Racist events in recent months have sensitized us to the problems faced by minority groups. Even when Jews, who had endured oppressive discrimination for centuries, became mostly assimilated into the mainstream during the 19 th century, the shadow of anti-Semitism played a role in the way in which Jews in Europe displayed their presence, including the appearance of their synagogues.
This meant keeping a low profile architecturally and conforming to whatever styles were prevailing at the time of building. Nevertheless, many magnificent synagogues were built wherever there were large Jewish communities.
While tourists flock en masse to Christian churches and cathedrals, how many of us know much about synagogue building, which can tell us a lot about how the Jews and their Christian neighbors reconciled conflicting social and religious needs, or at least hoped to do that? Find out in this class!
(Note: As an “apéritif” to this class, take a 25 minute tour of the monumental Dohany synagogue in Budapest at: https://www.arte.tv/fr/videos/048555-013-A/des-monuments-et-des-hommes/)

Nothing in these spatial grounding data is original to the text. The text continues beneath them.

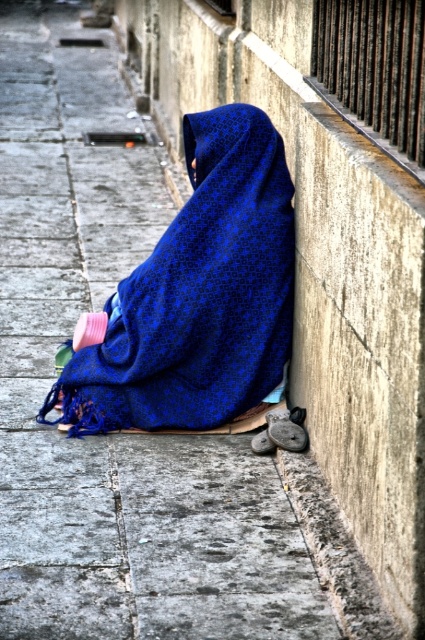 You are a delivery person trying to place a small package on the ground near the gray concrete curb at lower right. Will the blue woven blanket at lower center interfere with placing the package there?

The blue woven blanket at lower center is bigger than the gray concrete curb at lower right, so it might extend over the area near the curb, potentially making it harder to place the package there without moving the blanket.

You are a delivery person who needs to place a small package on the ground near the blue woven blanket at lower center and the gray concrete curb at lower right. Which object should you place it closer to if you want the package to be as far as possible from the curb?

You should place the package closer to the blue woven blanket at lower center since it is to the left of the gray concrete curb at lower right, so positioning it near the blanket keeps it farther from the curb. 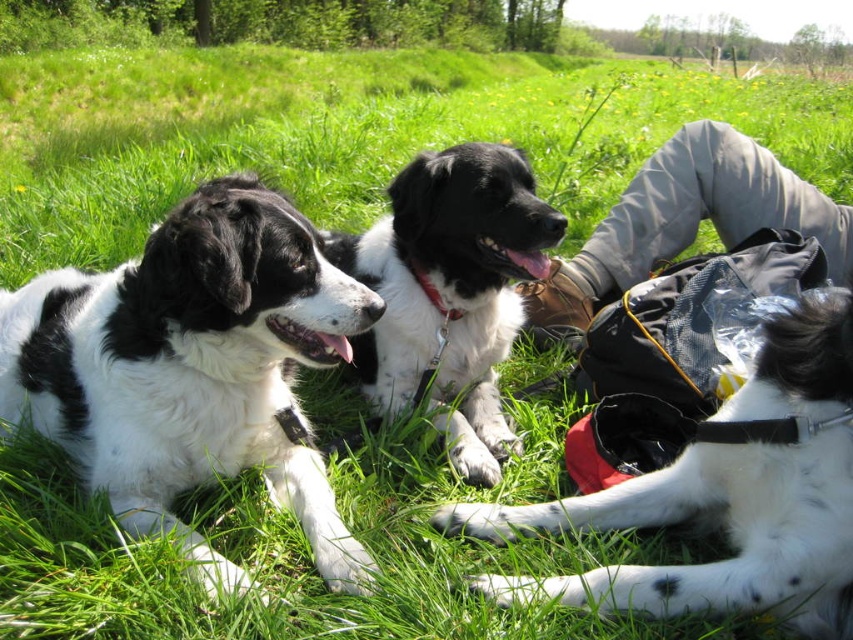 Question: Is white-spotted fur dog at center smaller than black/white fur dog at center?

Choices:
 (A) yes
 (B) no

Answer: (A)

Question: Which is nearer to the white-spotted fur dog at center?

Choices:
 (A) black/white fur dog at center
 (B) gray fabric pants at upper right

Answer: (A)

Question: Among these objects, which one is nearest to the camera?

Choices:
 (A) black/white fur dog at center
 (B) black and white fur at left

Answer: (B)

Question: Is black and white fur at left to the right of gray fabric pants at upper right from the viewer's perspective?

Choices:
 (A) yes
 (B) no

Answer: (B)

Question: Which point is closer to the camera?

Choices:
 (A) (32, 360)
 (B) (508, 451)

Answer: (A)

Question: Does white-spotted fur dog at center appear over gray fabric pants at upper right?

Choices:
 (A) yes
 (B) no

Answer: (B) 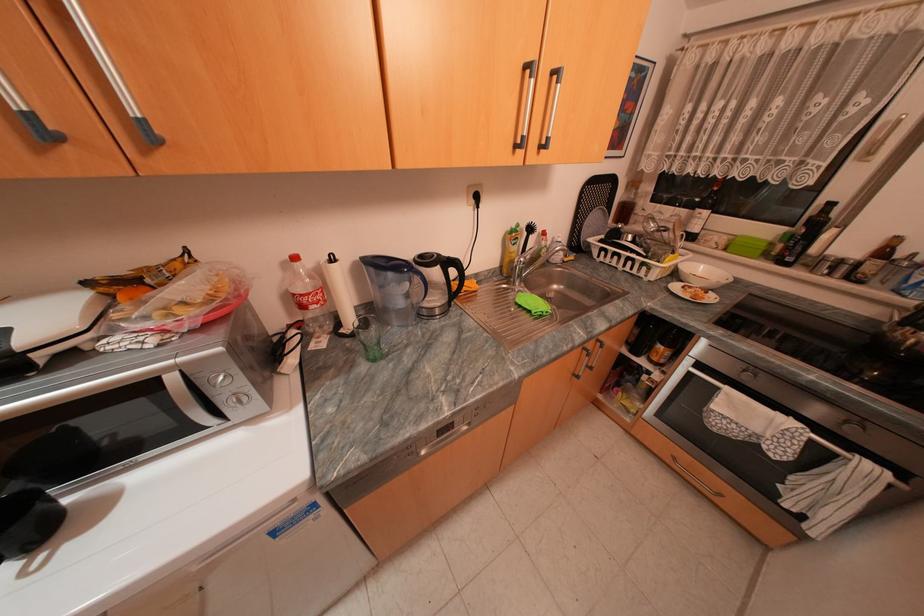 Find where to turn the oven control knob. Please return your answer as a coordinate pair (x, y).

(237, 399) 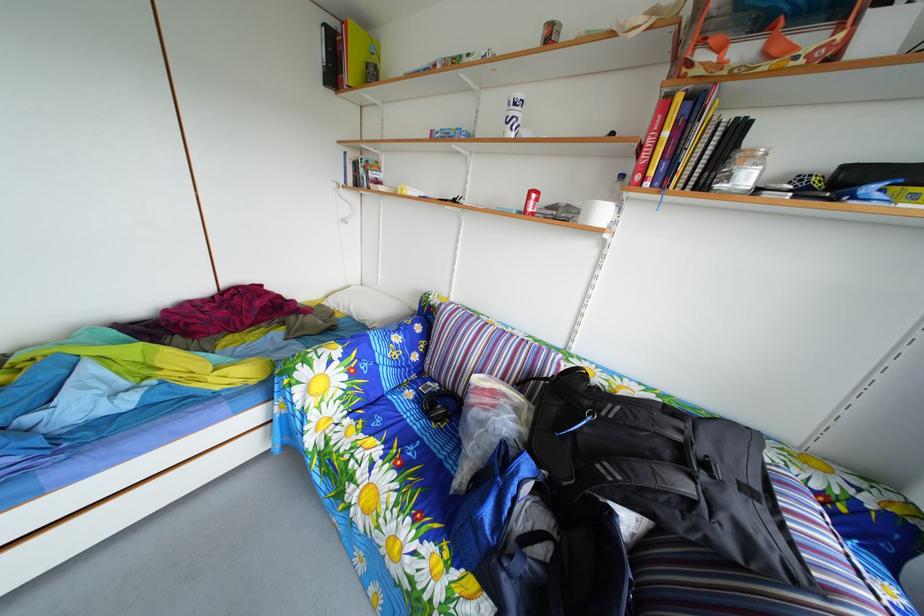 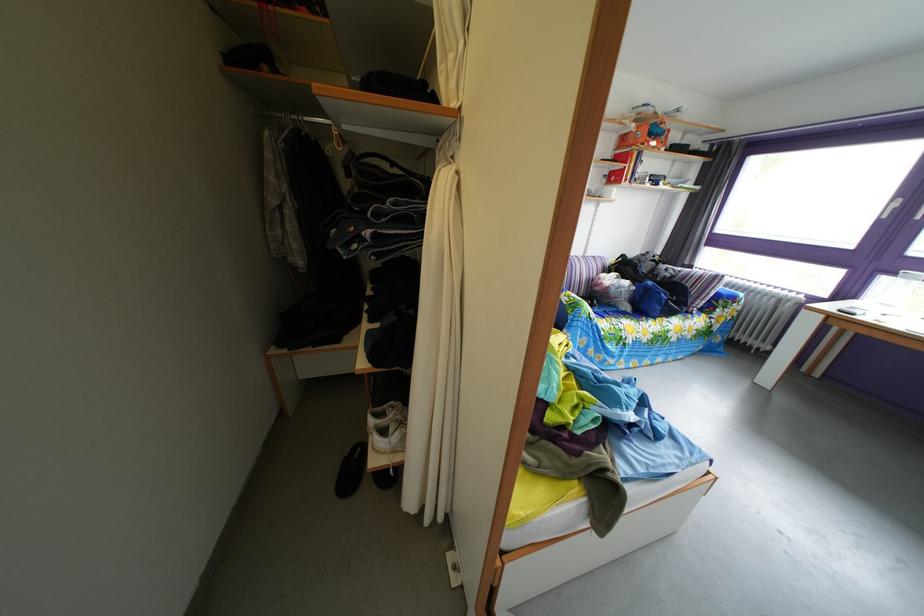 Locate, in the second image, the point that corresponds to pixel 581 347 in the first image.

(596, 261) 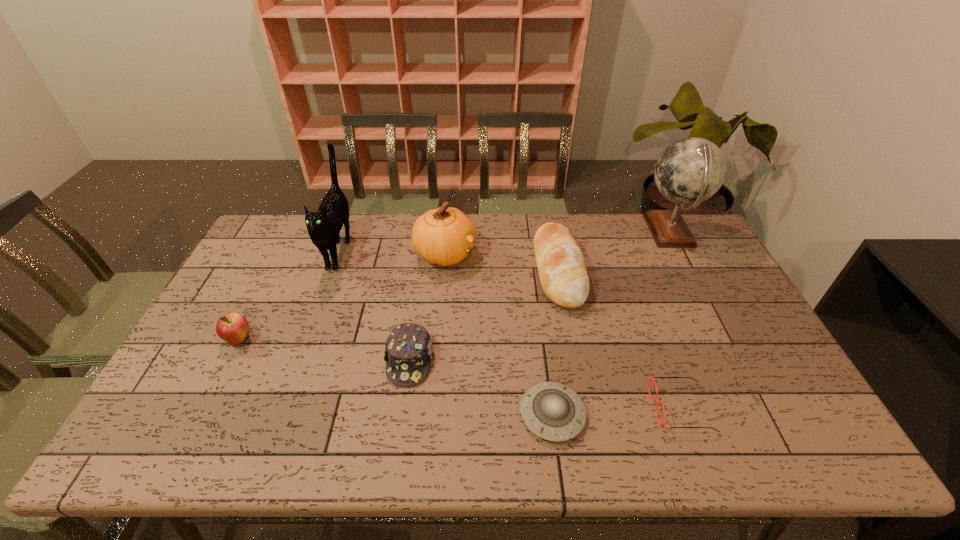 In the image, there is a desktop. Where is `vacant space at the far edge`? The width and height of the screenshot is (960, 540). vacant space at the far edge is located at coordinates (350, 228).

This screenshot has width=960, height=540. In the image, there is a desktop. Find the location of `vacant space at the left edge`. vacant space at the left edge is located at coordinates (261, 285).

In the image, there is a desktop. Where is `free space at the right edge`? The width and height of the screenshot is (960, 540). free space at the right edge is located at coordinates (684, 275).

Locate an element on the screen. The image size is (960, 540). vacant area that lies between the sixth tallest object and the leftmost object is located at coordinates (324, 350).

The width and height of the screenshot is (960, 540). I want to click on free spot between the second object from left to right and the shortest object, so click(x=445, y=332).

This screenshot has width=960, height=540. Identify the location of free spot between the rightmost object and the headwear. (540, 296).

This screenshot has width=960, height=540. Identify the location of blank region between the globe and the shortest object. (611, 323).

Where is `unoccupied area between the bread and the headwear`? The width and height of the screenshot is (960, 540). unoccupied area between the bread and the headwear is located at coordinates (484, 315).

Where is `vacant space that is in between the cat and the sixth tallest object`? The width and height of the screenshot is (960, 540). vacant space that is in between the cat and the sixth tallest object is located at coordinates (374, 305).

Locate an element on the screen. This screenshot has width=960, height=540. free space between the headwear and the seventh object from right to left is located at coordinates (374, 305). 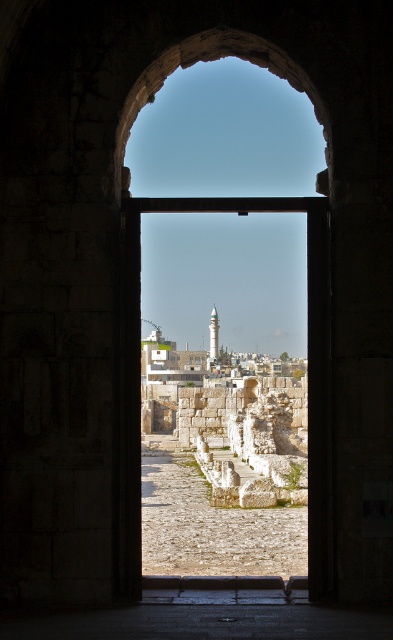 Between stone archway at center and white marble minaret at center, which one has less height?

stone archway at center

Locate an element on the screen. stone archway at center is located at coordinates (308, 378).

At what (x,y) coordinates should I click in order to perform the action: click on stone archway at center. Please return your answer as a coordinate pair (x, y). The width and height of the screenshot is (393, 640). Looking at the image, I should click on (308, 378). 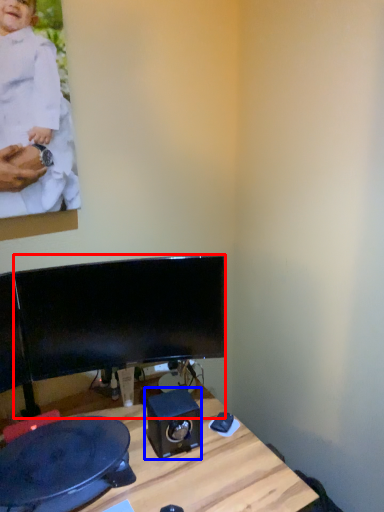 Question: Among these objects, which one is farthest to the camera, computer monitor (highlighted by a red box) or speaker (highlighted by a blue box)?

Choices:
 (A) computer monitor
 (B) speaker

Answer: (B) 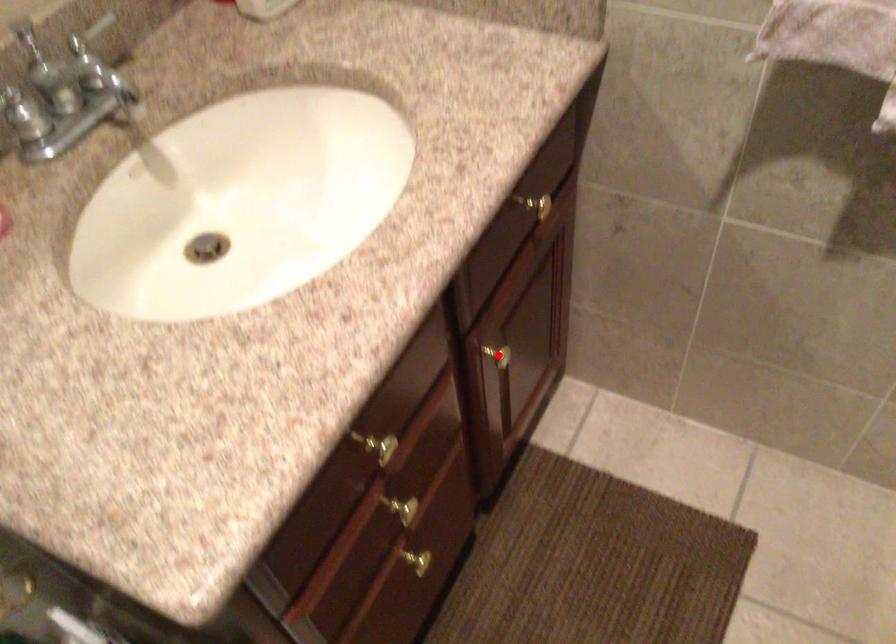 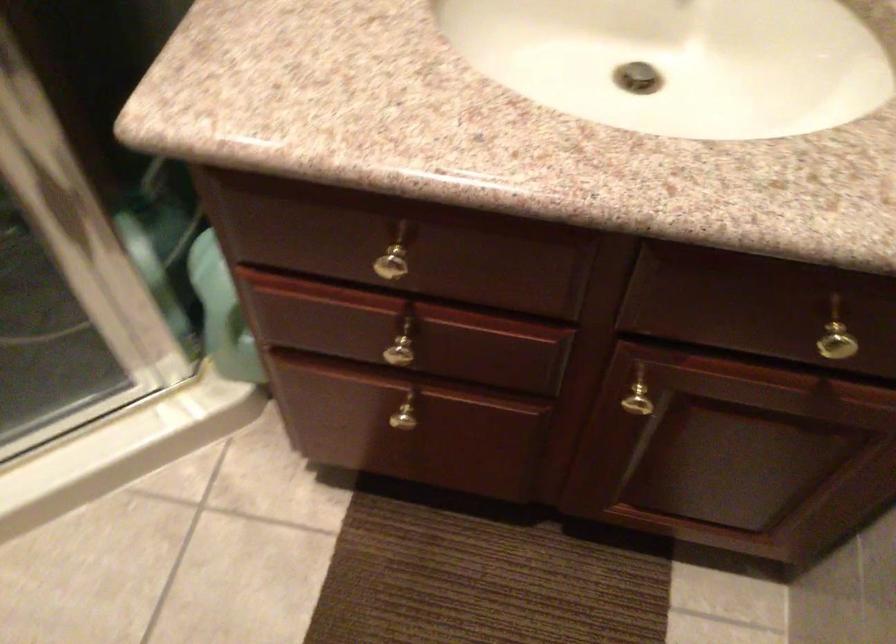 Locate, in the second image, the point that corresponds to the highlighted location in the first image.

(640, 399) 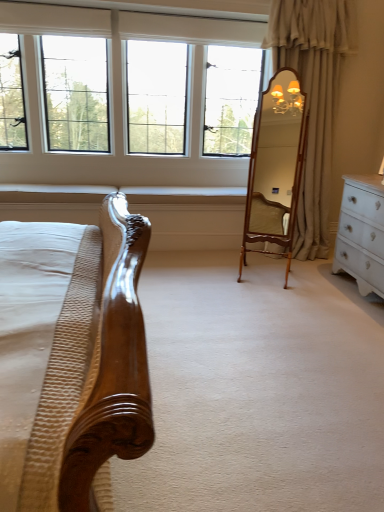 Question: Which is correct: beige fabric curtain at right is inside wooden mirror at center, or outside of it?

Choices:
 (A) outside
 (B) inside

Answer: (A)

Question: Considering their positions, is beige fabric curtain at right located in front of or behind wooden mirror at center?

Choices:
 (A) front
 (B) behind

Answer: (B)

Question: Estimate the real-world distances between objects in this image. Which object is closer to the beige fabric curtain at right?

Choices:
 (A) wooden mirror at center
 (B) clear glass windows at upper center

Answer: (A)

Question: Which of these objects is positioned closest to the wooden mirror at center?

Choices:
 (A) clear glass windows at upper center
 (B) beige fabric curtain at right

Answer: (B) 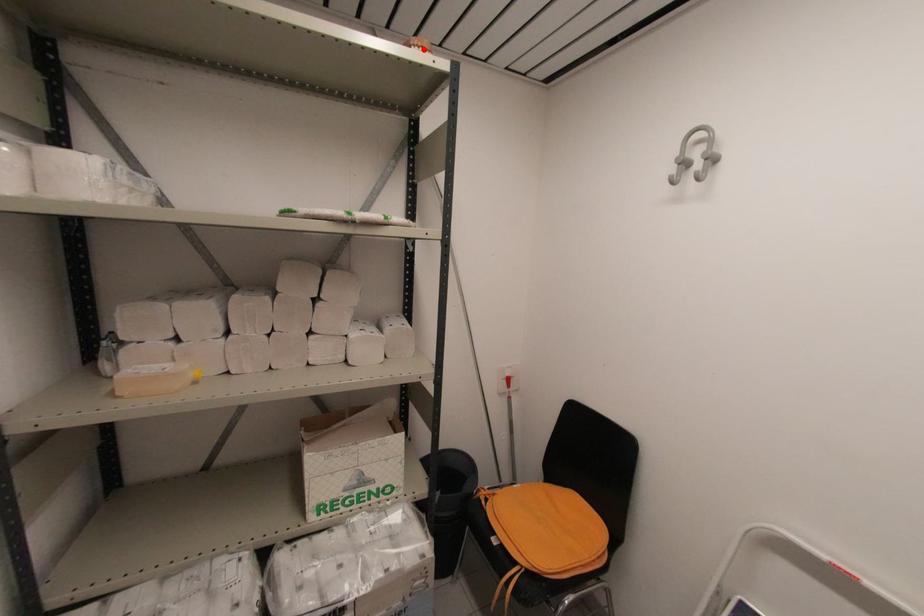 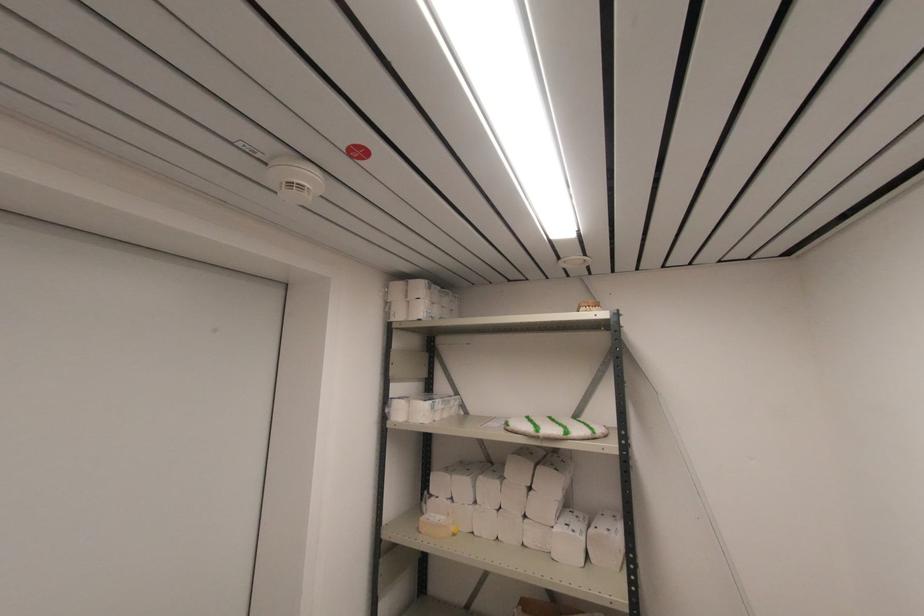 Where in the second image is the point corresponding to the highlighted location from the first image?

(590, 307) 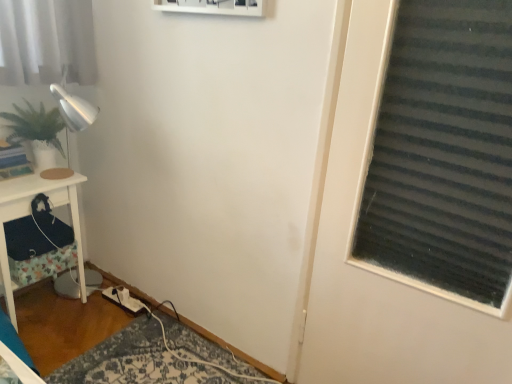 Question: Considering the relative positions of white wood side table at left and green matte plant at left in the image provided, is white wood side table at left to the left of green matte plant at left from the viewer's perspective?

Choices:
 (A) yes
 (B) no

Answer: (A)

Question: Does white wood side table at left have a lesser width compared to green matte plant at left?

Choices:
 (A) yes
 (B) no

Answer: (B)

Question: Does white wood side table at left have a greater width compared to green matte plant at left?

Choices:
 (A) no
 (B) yes

Answer: (B)

Question: From the image's perspective, is white wood side table at left located above green matte plant at left?

Choices:
 (A) yes
 (B) no

Answer: (B)

Question: Is white wood side table at left smaller than green matte plant at left?

Choices:
 (A) yes
 (B) no

Answer: (B)

Question: Which is correct: white fabric extension cord at lower left is inside white wood side table at left, or outside of it?

Choices:
 (A) outside
 (B) inside

Answer: (A)

Question: From the image's perspective, is white fabric extension cord at lower left positioned above or below white wood side table at left?

Choices:
 (A) above
 (B) below

Answer: (B)

Question: Relative to white wood side table at left, is white fabric extension cord at lower left in front or behind?

Choices:
 (A) front
 (B) behind

Answer: (B)

Question: Considering the positions of point (117, 286) and point (24, 187), is point (117, 286) closer or farther from the camera than point (24, 187)?

Choices:
 (A) closer
 (B) farther

Answer: (B)

Question: Considering the positions of point (52, 160) and point (19, 210), is point (52, 160) closer or farther from the camera than point (19, 210)?

Choices:
 (A) closer
 (B) farther

Answer: (B)

Question: Considering the relative positions of green matte plant at left and white wood side table at left in the image provided, is green matte plant at left to the left or to the right of white wood side table at left?

Choices:
 (A) left
 (B) right

Answer: (B)

Question: From the image's perspective, is green matte plant at left positioned above or below white wood side table at left?

Choices:
 (A) below
 (B) above

Answer: (B)

Question: Relative to white wood side table at left, is green matte plant at left in front or behind?

Choices:
 (A) behind
 (B) front

Answer: (A)

Question: Does point (37, 148) appear closer or farther from the camera than point (136, 301)?

Choices:
 (A) farther
 (B) closer

Answer: (B)

Question: From the image's perspective, is green matte plant at left located above or below white fabric extension cord at lower left?

Choices:
 (A) above
 (B) below

Answer: (A) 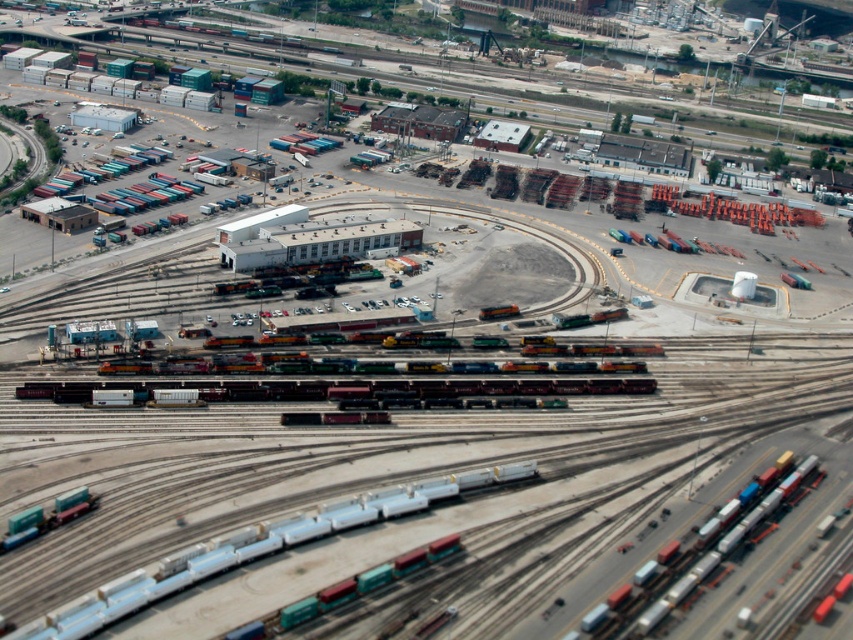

Carol Herselle Krinsky, a Smith graduate with a Ph.D; from New York University's Institute of Fine Arts, has been Professor of Art History at NYU since 1965. She's the author of five books, is working on a sixth, has earned national and university teaching awards, and has been President of several scholarly organizations concerned with architecture and art. She has also been a guest professor elsewhere in the USA, and in Mexico, Germany, Belarus, and Tatarstan, and has lectured in ten European countries. Her February 2021 lecture on Manhattan for WICE was a winter hit!